HAH!!  No sympathy from me!  My wife has the same allergy, and we have FOUR cats (and two of THOSE are "Maine Coons", weighing in at 25 lbs, more or less) - and a Mastiff!!  None of them are allowed in the bedroom (or me EITHER, when I'm covered in sawdust) - where we have a good air filter running 24/7.  It works (for her - for me, not so much - I'm a cabinetmaker, I'm covered in sawdust MOST of the time!).

Besides which - there is nothing more majestic than snow covered mountains - like the ones you can see in the pictures I took from my back door!
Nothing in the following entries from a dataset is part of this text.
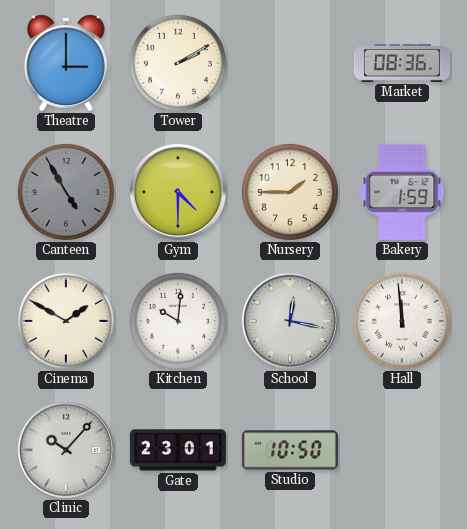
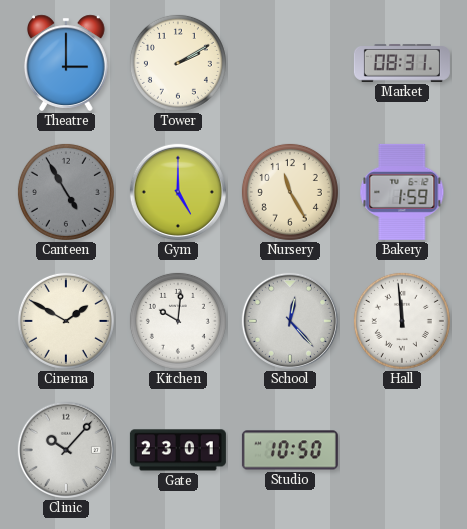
Market: 08:36 -> 08:31
Gym: 4:30 -> 5:00
Nursery: 1:45 -> 11:25
School: 12:17 -> 12:23
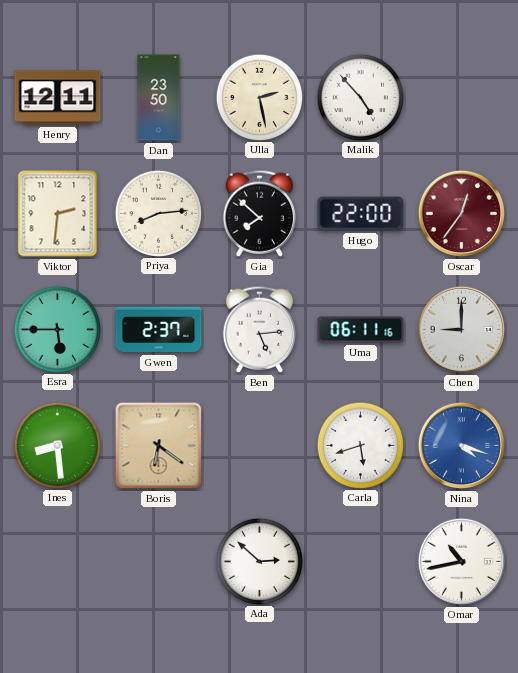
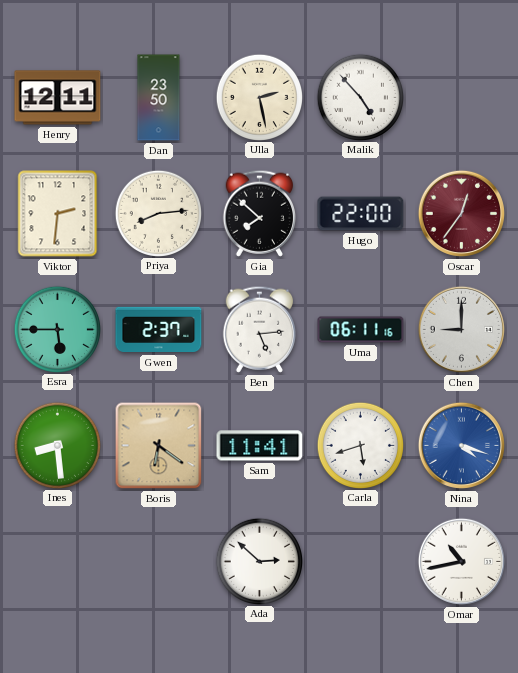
Sam: none -> 11:41
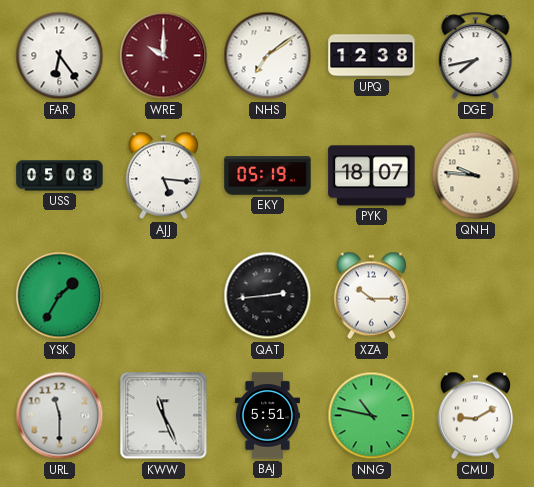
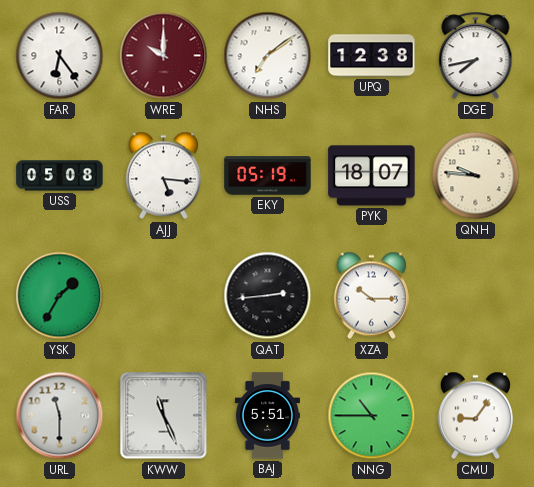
NNG: 10:47 -> 10:45
CMU: 9:10 -> 9:06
Nice photos, Gunner 98 - but no sympathy!


----------



## the 48th regulator (26 Dec 2007)

Woohoo,

Alrighty,

Let's fire this bad boy up!!!!


Christmas is over in Kilarney, however, there still is life left in the contest.  Go on over to this link  and vote for a phenomenal piece of art that depicts the life of our Canadian soldier on tour at this time of the season!! 

Cheers and joyous Kwanza!

dileas

tess


----------



## PMedMoe (28 Dec 2007)

No, no, no!!!  Vote for this picture, because you all know how you really feel about the season!!!


----------



## Klc (31 Dec 2007)

NO! Click on THIS shameless plug! It delivers on it's empty promises SO much more and makes you feel EXTRA full of holiday cheer.  ;D


----------



## gaspasser (31 Dec 2007)

Mike Baker said:
			
		

> HO HO HO ;D


Could've smiled...or is that your usual smiling-happy face  ???   ;D 





			
				Klc said:
			
		

> NO! Click on THIS shameless plug! It delivers on it's empty promises SO much more and makes you feel EXTRA full of holiday cheer.  ;D


Now to TOP that off, you should've had a photo of your favourite DS...or better yet..knowing CFSCE {LOL} his gf!  Sorry, had to add that one in.   ;D
My votes are pending... HNY


----------



## Mike Baker (31 Dec 2007)

BYT Driver said:
			
		

> Could've smiled...or is that your usual smiling-happy face  ???   ;D


That's my War Face ;D


----------



## gaspasser (31 Dec 2007)

Aaaah, scary {best Achmed voice} ;D


----------



## Mike Baker (31 Dec 2007)

BYT Driver said:
			
		

> Aaaah, scary {best Achmed voice} ;D


----------



## Mike Bobbitt (1 Jan 2008)

Ok folks, last chance to vote before we declare a winner!


----------



## Trinity (1 Jan 2008)

Whoops.. Little late..  Added an entry for your amusement.
Came out as guest though....  :-\


----------



## Mike Bobbitt (2 Jan 2008)

Well folks, we have a winner, and it's none other than... RCR Grunt! Congratulations on winning *both* contests! Here's the winning entry:








Cheers
Mike


----------



## the 48th regulator (2 Jan 2008)

Congrats and Pro Patria RCR Grunt!!

That definately is a good pic.

dileas

tess


----------



## PMedMoe (2 Jan 2008)

Noticed he had the most votes when I looked last night!!  Congrats on winning both, RCR Grunt!  Now maybe you should run out and get a lottery ticket.......


----------



## RCR Grunt (2 Jan 2008)

Thanks everybody!

And I already have that lottery ticket.


----------



## armyvern (2 Jan 2008)

RCR Grunt said:
			
		

> Thanks everybody!
> 
> And I already have that lottery ticket.



Congrats,

Aren't those singing penguins irritating? I got one from my kids. Batteries -- are OUT!!


----------



## Nfld Sapper (2 Jan 2008)

Mike Bobbitt said:
			
		

> Well folks, we have a winner, and it's none other than... RCR Grunt! Congratulations on winning *both* contests! Here's the winning entry:
> 
> 
> 
> ...



Now that's what I call a "deadly" christmas tree  ;D


----------



## Mike Baker (2 Jan 2008)

Congrats RCR Grunt!!


----------